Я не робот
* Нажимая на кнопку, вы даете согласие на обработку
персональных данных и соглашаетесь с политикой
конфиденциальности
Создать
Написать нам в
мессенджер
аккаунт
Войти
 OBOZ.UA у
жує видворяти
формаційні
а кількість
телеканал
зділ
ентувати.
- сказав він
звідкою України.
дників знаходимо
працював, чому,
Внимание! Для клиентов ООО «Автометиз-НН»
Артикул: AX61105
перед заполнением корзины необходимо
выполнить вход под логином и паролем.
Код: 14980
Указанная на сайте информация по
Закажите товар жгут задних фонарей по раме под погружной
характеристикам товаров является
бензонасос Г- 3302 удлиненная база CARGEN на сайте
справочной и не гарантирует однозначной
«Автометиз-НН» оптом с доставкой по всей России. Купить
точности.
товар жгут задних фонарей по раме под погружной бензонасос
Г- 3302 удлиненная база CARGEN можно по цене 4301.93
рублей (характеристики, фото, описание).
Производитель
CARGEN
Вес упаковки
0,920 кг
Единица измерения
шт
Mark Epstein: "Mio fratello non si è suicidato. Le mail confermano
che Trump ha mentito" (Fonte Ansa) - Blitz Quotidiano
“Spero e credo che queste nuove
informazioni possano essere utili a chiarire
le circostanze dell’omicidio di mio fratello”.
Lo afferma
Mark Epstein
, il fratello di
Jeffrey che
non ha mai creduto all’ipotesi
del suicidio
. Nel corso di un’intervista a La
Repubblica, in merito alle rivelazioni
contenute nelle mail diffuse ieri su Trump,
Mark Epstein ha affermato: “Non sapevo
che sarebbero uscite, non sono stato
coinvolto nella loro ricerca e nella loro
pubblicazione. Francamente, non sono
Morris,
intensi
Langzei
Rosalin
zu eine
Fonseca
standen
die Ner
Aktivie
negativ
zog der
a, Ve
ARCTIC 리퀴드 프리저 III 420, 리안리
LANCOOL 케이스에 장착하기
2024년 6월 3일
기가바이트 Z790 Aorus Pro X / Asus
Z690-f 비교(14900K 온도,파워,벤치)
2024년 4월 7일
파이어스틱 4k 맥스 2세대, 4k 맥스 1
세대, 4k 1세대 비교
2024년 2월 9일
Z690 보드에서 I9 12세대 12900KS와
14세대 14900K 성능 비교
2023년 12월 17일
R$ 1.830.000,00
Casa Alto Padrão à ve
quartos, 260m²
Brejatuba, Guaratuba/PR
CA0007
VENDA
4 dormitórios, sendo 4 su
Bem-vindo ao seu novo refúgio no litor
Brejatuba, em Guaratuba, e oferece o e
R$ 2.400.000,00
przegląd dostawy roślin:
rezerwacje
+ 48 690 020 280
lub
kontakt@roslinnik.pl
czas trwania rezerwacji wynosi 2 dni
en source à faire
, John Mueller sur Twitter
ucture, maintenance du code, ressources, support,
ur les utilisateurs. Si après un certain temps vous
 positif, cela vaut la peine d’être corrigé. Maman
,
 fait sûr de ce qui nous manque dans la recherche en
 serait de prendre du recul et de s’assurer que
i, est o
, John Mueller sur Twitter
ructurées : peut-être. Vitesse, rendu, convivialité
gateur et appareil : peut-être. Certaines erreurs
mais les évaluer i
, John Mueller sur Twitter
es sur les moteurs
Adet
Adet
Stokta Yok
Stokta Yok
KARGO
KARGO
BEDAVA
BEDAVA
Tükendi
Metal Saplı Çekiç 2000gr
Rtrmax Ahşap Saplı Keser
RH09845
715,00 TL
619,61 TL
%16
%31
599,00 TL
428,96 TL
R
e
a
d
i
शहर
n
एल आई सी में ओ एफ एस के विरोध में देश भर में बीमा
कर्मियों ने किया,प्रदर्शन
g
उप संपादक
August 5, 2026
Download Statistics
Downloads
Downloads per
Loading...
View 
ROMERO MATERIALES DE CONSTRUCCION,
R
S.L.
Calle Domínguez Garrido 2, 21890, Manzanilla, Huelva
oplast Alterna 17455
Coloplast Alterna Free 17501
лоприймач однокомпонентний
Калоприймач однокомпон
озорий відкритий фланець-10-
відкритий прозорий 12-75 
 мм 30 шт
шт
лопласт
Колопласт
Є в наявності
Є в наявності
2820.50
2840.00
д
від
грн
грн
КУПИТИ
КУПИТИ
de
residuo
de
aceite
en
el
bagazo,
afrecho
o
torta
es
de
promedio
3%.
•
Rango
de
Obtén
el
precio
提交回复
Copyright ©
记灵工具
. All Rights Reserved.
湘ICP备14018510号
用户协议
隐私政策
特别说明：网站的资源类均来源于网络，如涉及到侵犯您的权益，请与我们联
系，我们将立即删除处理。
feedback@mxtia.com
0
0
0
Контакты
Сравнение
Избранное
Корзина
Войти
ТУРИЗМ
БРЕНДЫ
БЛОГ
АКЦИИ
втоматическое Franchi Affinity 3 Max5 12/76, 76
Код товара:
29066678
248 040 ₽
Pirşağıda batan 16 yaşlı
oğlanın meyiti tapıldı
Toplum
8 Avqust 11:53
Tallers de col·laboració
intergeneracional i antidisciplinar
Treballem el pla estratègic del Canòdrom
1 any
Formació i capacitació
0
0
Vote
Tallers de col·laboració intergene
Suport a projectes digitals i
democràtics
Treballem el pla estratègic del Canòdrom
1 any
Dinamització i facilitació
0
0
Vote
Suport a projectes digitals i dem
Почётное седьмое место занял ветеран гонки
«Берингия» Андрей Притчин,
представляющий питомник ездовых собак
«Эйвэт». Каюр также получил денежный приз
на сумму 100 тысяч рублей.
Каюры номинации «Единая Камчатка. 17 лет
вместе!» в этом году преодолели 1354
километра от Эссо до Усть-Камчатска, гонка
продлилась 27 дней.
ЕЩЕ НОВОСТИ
######
> Exercise details:
Every line of the records containing the word "база" must appear in the answer.

> Problem solution:
бензонасос Г- 3302 удлиненная база CARGEN на сайте
Г- 3302 удлиненная база CARGEN можно по цене 4301.93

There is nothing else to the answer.